The walnut twig beetle is commonly associated with the fungus Geosmithia morbida that causes damage ranging from discoloration in some species of walnuts to mortality in others. "Thousand cankers disease" was given its name because of the magnitude of galleries and subsequent cankers created by the disturbance regime of walnut twig beetles and Geosmithia morbida. The black walnuts only survived for several years after the start of feeding by the walnut twig beetle. However other species of walnut that are more regenerative towards Geosmithia morbida allowed the walnut twig beetle to feed for longer.

== Origin and subsequent spread of species ==
The walnut twig beetle was first recorded in 1928 in Arizona inhabiting the Arizona walnut tree, Juglans major. The movement of this insect from Arizona to the surrounding areas was recorded in 1959 in Los Angeles when the walnut twig beetle was collected from both the black walnut and the native southern California black walnut, J. californica. Recently the beetle and fungus have spread to areas of the United States with much colder climates. In Denver, Colorado during 2001 the first cases of black walnut mortality due to cankerous sores caused by the walnut twig beetle and the fungus, G. morbida, which the walnut twig beetle carries, were recorded, and by 2008 nearly all of the black walnuts in Denver, Colorado had been eliminated. A similar instance occurred during this same time period in Delta, a city nearly four hundred kilometers west of Denver.
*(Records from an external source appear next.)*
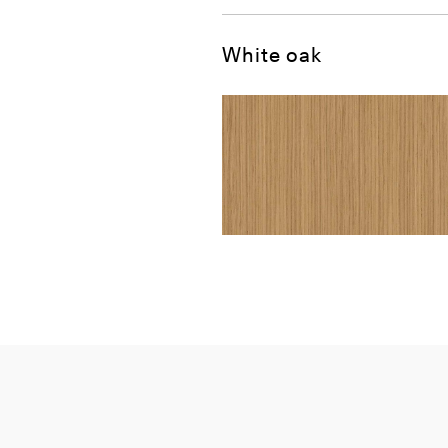
White oak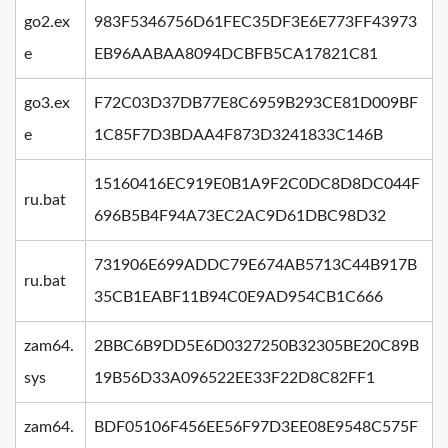
go2.ex
983F5346756D61FEC35DF3E6E773FF43973
e
EB96AABAA8094DCBFB5CA17821C81
go3.ex
F72C03D37DB77E8C6959B293CE81D009BF
e
1C85F7D3BDAA4F873D3241833C146B
15160416EC919E0B1A9F2C0DC8D8DC044F
ru.bat
696B5B4F94A73EC2AC9D61DBC98D32
731906E699ADDC79E674AB5713C44B917B
ru.bat
35CB1EABF11B94C0E9AD954CB1C666
zam64.
2BBC6B9DD5E6D0327250B32305BE20C89B
sys
19B56D33A096522EE33F22D8C82FF1
zam64.
BDF05106F456EE56F97D3EE08E9548C575F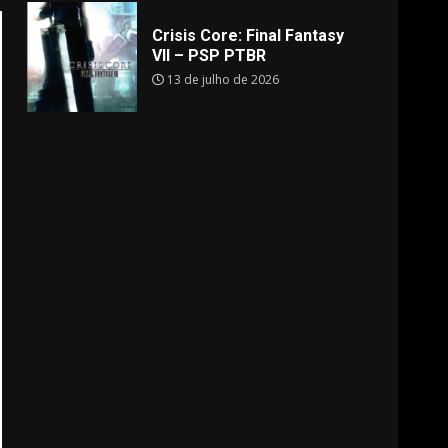
Crisis Core: Final Fantasy
VII – PSP PTBR
13 de julho de 2026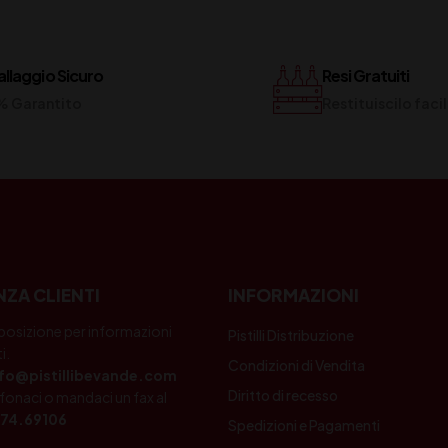
llaggio Sicuro
Resi Gratuiti
% Garantito
Restituiscilo fac
NZA CLIENTI
INFORMAZIONI
posizione per informazioni
Pistilli Distribuzione
i.
Condizioni di Vendita
nfo@pistillibevande.com
Diritto di recesso
fonaci o mandaci un fax al
74.69106
Spedizioni e Pagamenti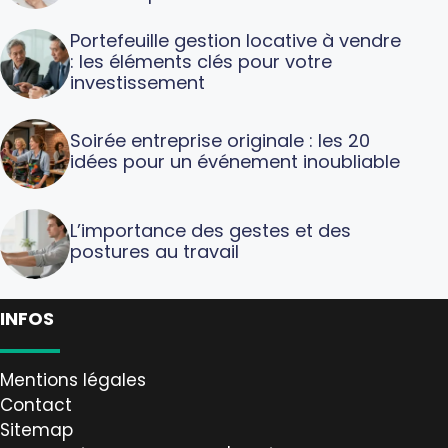
Portefeuille gestion locative à vendre
: les éléments clés pour votre
investissement
Soirée entreprise originale : les 20
idées pour un événement inoubliable
L’importance des gestes et des
postures au travail
INFOS
Mentions légales
Contact
Sitemap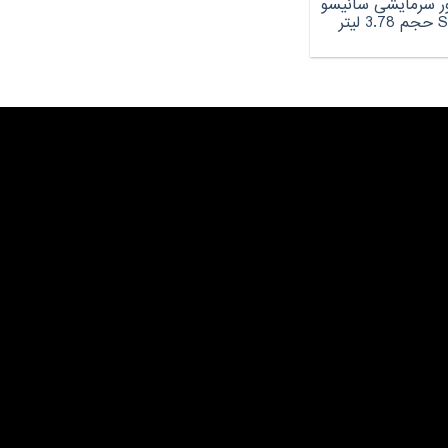
ر سرمایشی سانیسو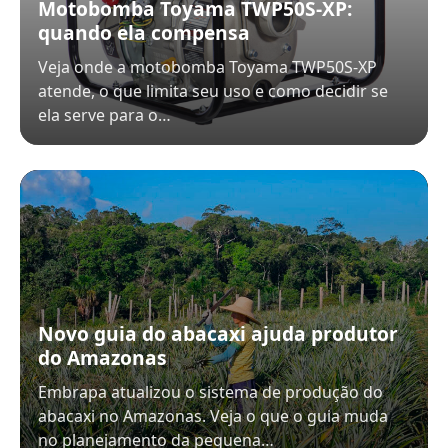
Motobomba Toyama TWP50S-XP:
quando ela compensa
Veja onde a motobomba Toyama TWP50S-XP
atende, o que limita seu uso e como decidir se
ela serve para o…
Novo guia do abacaxi ajuda produtor
do Amazonas
Embrapa atualizou o sistema de produção do
abacaxi no Amazonas. Veja o que o guia muda
no planejamento da pequena…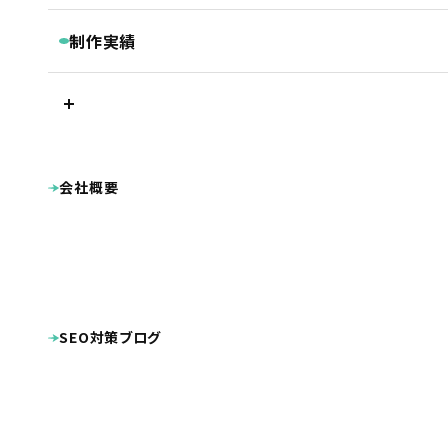
継続コンサルティング
ベーシックプラン
BASIC
リスティング・PPC広告
制作実績
被リンク獲得サービス
シンプルプラン
SIMPLE
LINEマーケティングツール『Lステップ』
プラン別制作実績
Googleクチコミ取得支援ツール『キキコミ』
プレミアムプラン
ベーシックプラン
ライトプラン
LIGHT
サジェスト対策サービス
シンプルプラン
ライトプラン
ランディングページ
その他
LP制作プラン
LP
ホームページ制作実績
会社概要
公共・団体系
企業サイト
オプション等
OPTION
病院・クリニック・医療関係
整骨院・整体院・鍼灸院
士業（税理士・弁護士等）
病院・クリニック様専用 WEB集患プラン
工業系（製造業・土木建築業等）
不動産
整骨院様専用ホームページ制作プラン
幼稚園・保育園向け特別プラン
美容・健康・スポーツ
美容室・理容室
ホームページ制作費用の分割払い
店舗（飲食・物販等）
SEO対策ブログ
ECサイト（インターネット通販）
学校・教育機関
プロダクト・サービス紹介
その他
システム導入
DTP・動画等の制作実績
看板
広告
名刺
ロゴマーク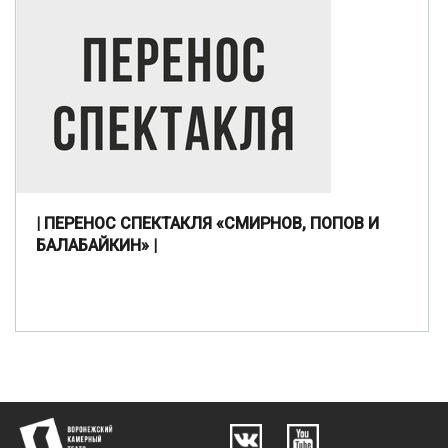
| ПЕРЕНОС СПЕКТАКЛЯ «СМИРНОВ, ПОПОВ И
БАЛАБАЙКИН» |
Bark beetles are a major natural disturbance in North American forests, in recent history affecting more area annually than fire does.

== Association with Geosmithia morbida ==
The walnut twig beetle is not the first bark beetle to be associated with a species of Geosmithia. The deaths of black walnut trees associated with the walnut twig beetle are not caused by the beetle but instead G. morbida. The origin of G. morbida is not known, but experts strongly believe that its emergence is connected to the walnut tree beetle and the Arizona walnut tree, and was not caused by the transfer of the disease from another area but instead by an evolutionary change in a similar species of fungi that inhabited closely to where the beetle was first identified. The fungus and beetle have developed a symbiotic relationship in which the fungus allows itself to be eaten by the beetle in return for a ride to the fungus's next host. The walnut twig beetle's hard shell covers two wings, and because the beetle can fly, G. morbida is reliant on the walnut twig beetle to be spread across distances, making the fungus entomochoric, or completely dependent upon the walnut twig beetle for dispersal, and only found in habitats containing the beetle.

=== Human prevention of spread ===
Human intervention in disturbances related to tree extinction because of infectious disease or invasive wildlife has historically been costly and therefore limited at best. Pruning a tree is one way humans combat fungi spread by bark beetles, and has been the reported course of action to take when dealing with similar fungi such as the Dutch elm disease. Bark beetles usually feast on limbs no greater than 10 cm in diameter, spreading Dutch elm disease to a place that is still manageable to prune. However, the walnut twig beetle is not limited to attacking the limbs. Because the beetle can attack the trunk, pruning is rendered useless. In 2010, an outbreak of both G. morbida and the walnut twig beetle was identified in the community of Knoxville, Tennessee, threatening over 27 million black walnuts in Tennessee alone. The establishment of quarantine in the area was enacted, denoting a most drastic need to stop the spread of the disease. Since then several other states have enacted an exterior state quarantine in order to stop the spread of these pests into their states. Currently the most successful cure for G. morbida is the insertion of sterile agar into the site of the infection. However, since the magnitude of the number of holes in one tree bored by the walnut tree beetle is so great, this method does not seem to be an effective solution either. Community officials claim that the best thing people can do is not transport firewood, limiting the human spread of the disease.